* _Information_

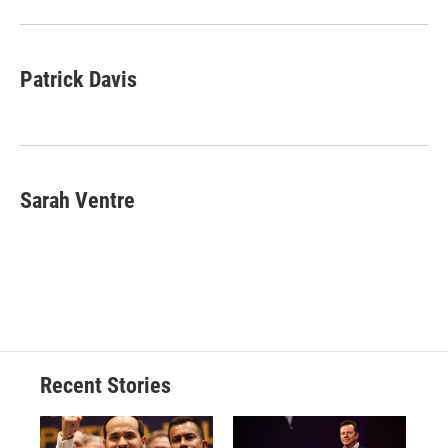
o
y
s
a
I
k
r
n
d
Patrick Davis
Sarah Ventre
Recent Stories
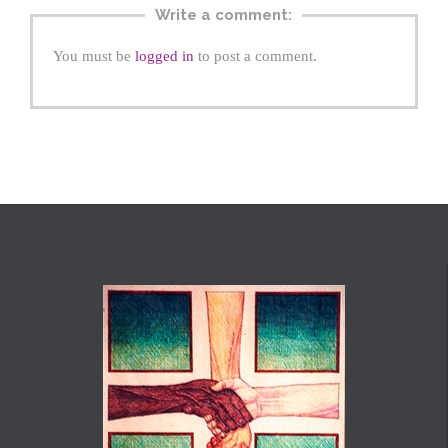
Write a comment:
You must be
logged in
to post a comment.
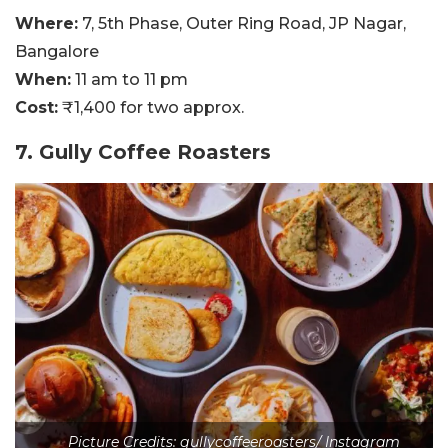
Where:
7, 5th Phase, Outer Ring Road, JP Nagar,
Bangalore
When:
11 am to 11 pm
Cost:
₹1,400 for two approx.
7. Gully Coffee Roasters
Picture Credits: gullycoffeeroasters/ Instagram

* _Your goal_
Repeat the records above exactly. Pictures do not belong in the copy.

* _Answer_
o
y
s
a
I
k
r
n
d
Patrick Davis
Sarah Ventre
Recent Stories
Write a comment:
You must be
logged in
to post a comment.
Where:
7, 5th Phase, Outer Ring Road, JP Nagar,
Bangalore
When:
11 am to 11 pm
Cost:
₹1,400 for two approx.
7. Gully Coffee Roasters
Picture Credits: gullycoffeeroasters/ Instagram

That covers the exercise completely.